- YOUR GOAL
Where in the data below does the word "they" appear? Copy every line that has it.

- AVAILABLE DATA

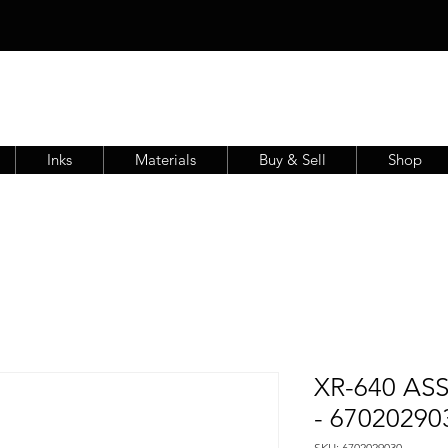
Inks
Materials
Buy & Sell
Shop
XR-640 AS
- 67020290
SKU: 6702029030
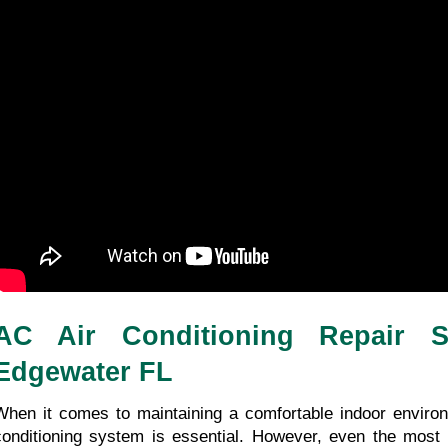
AC Air Conditioning Repair Se
Edgewater FL
When it comes to maintaining a comfortable indoor environme
conditioning system is essential. However, even the most 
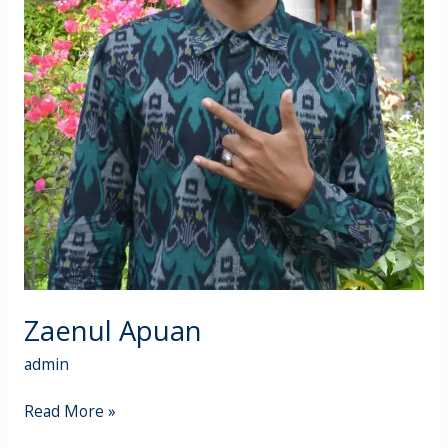
Zaenul Apuan
admin
Read More »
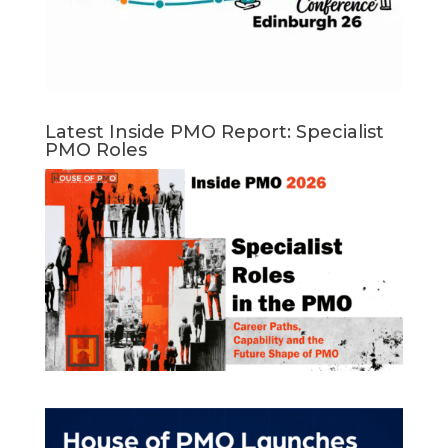
Latest Inside PMO Report: Specialist
PMO Roles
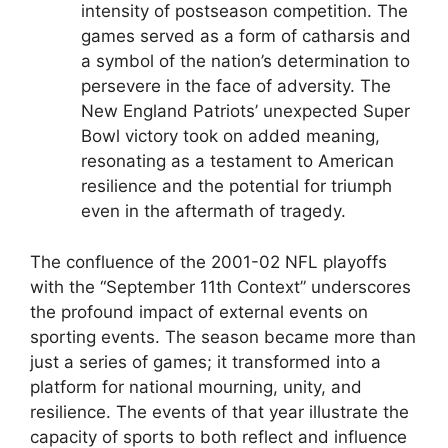
intensity of postseason competition. The
games served as a form of catharsis and
a symbol of the nation’s determination to
persevere in the face of adversity. The
New England Patriots’ unexpected Super
Bowl victory took on added meaning,
resonating as a testament to American
resilience and the potential for triumph
even in the aftermath of tragedy.
The confluence of the 2001-02 NFL playoffs
with the “September 11th Context” underscores
the profound impact of external events on
sporting events. The season became more than
just a series of games; it transformed into a
platform for national mourning, unity, and
resilience. The events of that year illustrate the
capacity of sports to both reflect and influence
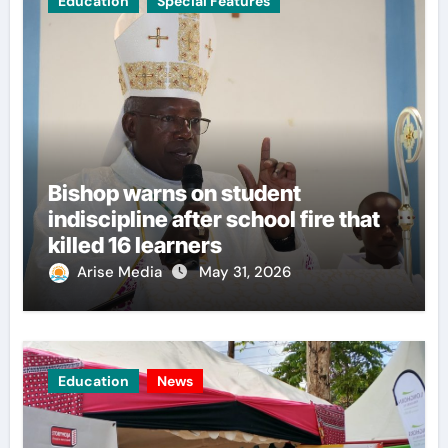
Education
Special Features
Bishop warns on student
indiscipline after school fire that
killed 16 learners
Arise Media
May 31, 2026
Education
News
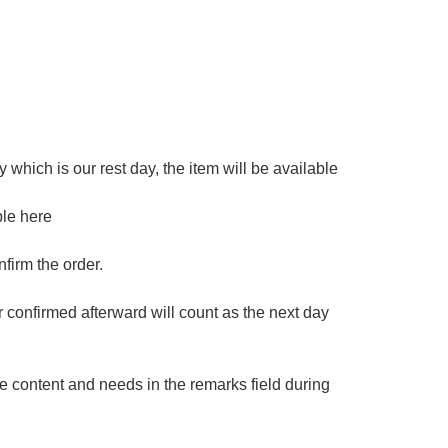
 which is our rest day, the item will be available
ble here
firm the order.
er confirmed afterward will count as the next day
e content and needs in the remarks field during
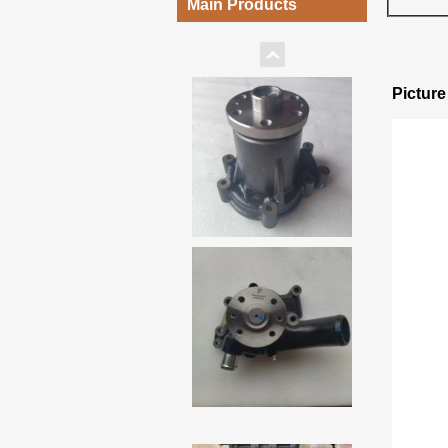
Main Products
Pictur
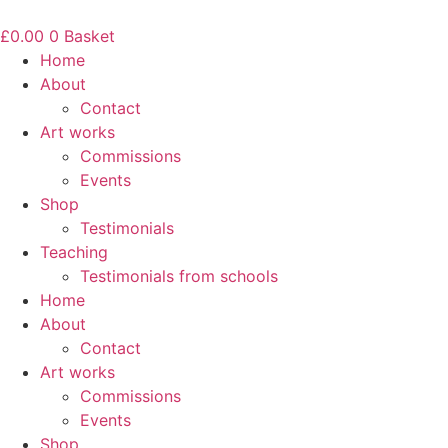
Skip
to
£
0.00
0
Basket
content
Home
About
Contact
Art works
Commissions
Events
Shop
Testimonials
Teaching
Testimonials from schools
Home
About
Contact
Art works
Commissions
Events
Shop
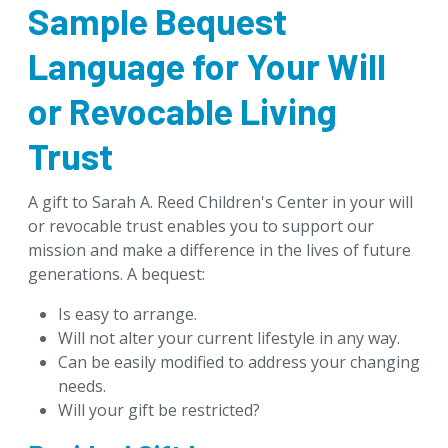
Sample Bequest
Download Brochures
Tip of the Week
Language for Your Will
Designate & Donate
or Revocable Living
Goals & Benefits
Trust
Gifts Anyone Can Make
Gifts From Will or Trust
A gift to Sarah A. Reed Children's Center in your will
Retirement Plan
or revocable trust enables you to support our
Donor-Advised Fund
mission and make a difference in the lives of future
generations. A bequest:
Stock and Appreciated Assets
Life Insurance
Is easy to arrange.
Real Estate
Will not alter your current lifestyle in any way.
Can be easily modified to address your changing
Personal Property
needs.
Mineral Interests
Will your gift be restricted?
Gifts That Pay You Income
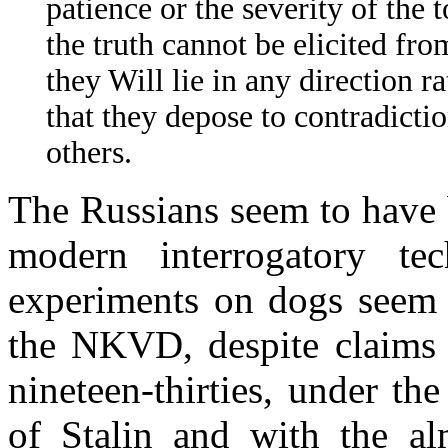
patience or the severity of the 
the truth cannot be elicited fro
they Will lie in any direction ra
that they depose to contradicti
others.
The Russians seem to have b
modern interrogatory tech
experiments on dogs seem 
the NKVD, despite claims t
nineteen-thirties, under th
of Stalin and with the al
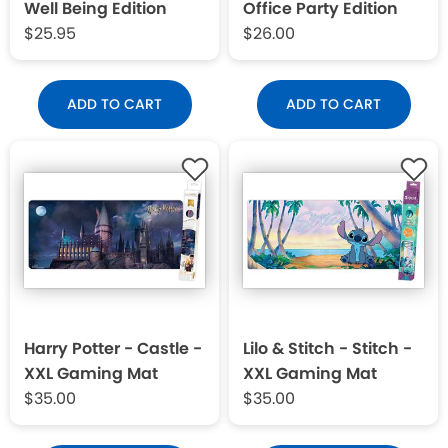
Well Being Edition
Office Party Edition
$25.95
$26.00
ADD TO CART
ADD TO CART
Harry Potter - Castle -
Lilo & Stitch - Stitch -
XXL Gaming Mat
XXL Gaming Mat
$35.00
$35.00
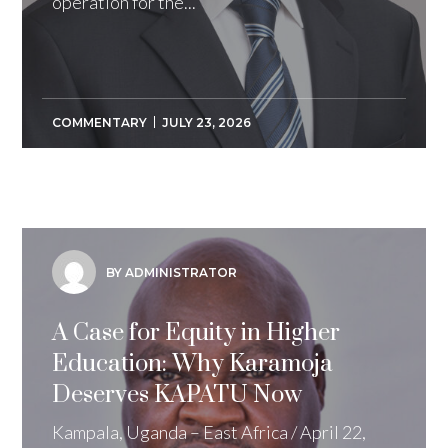
operation for the...
COMMENTARY
JULY 23, 2026
BY ADMINISTRATOR
A Case for Equity in Higher
Education: Why Karamoja
Deserves KAPATU Now
Kampala, Uganda – East Africa / April 22,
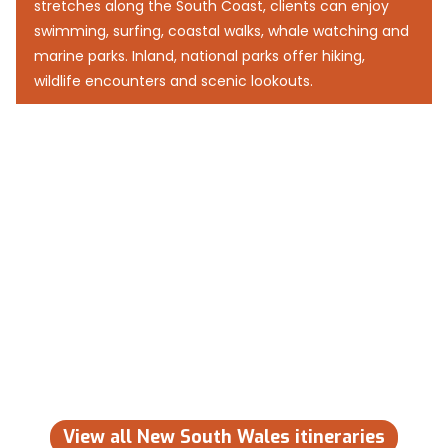
stretches along the South Coast, clients can enjoy
swimming, surfing, coastal walks, whale watching and
marine parks. Inland, national parks offer hiking,
wildlife encounters and scenic lookouts.
View all New South Wales itineraries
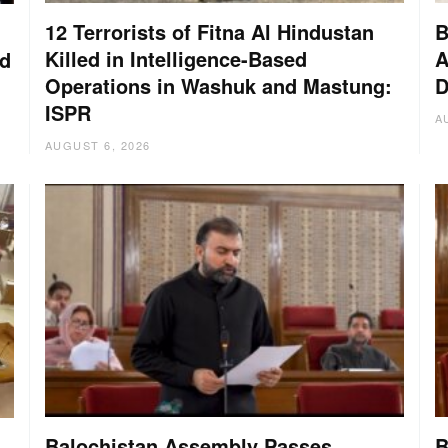
12 Terrorists of Fitna Al Hindustan
B
Killed in Intelligence-Based
A
nd
Operations in Washuk and Mastung:
D
ISPR
A
AUGUST 6, 2026
Balochistan Assembly Passes
B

- EXPECTED ANSWER
they Will lie in any direction ra
that they depose to contradicti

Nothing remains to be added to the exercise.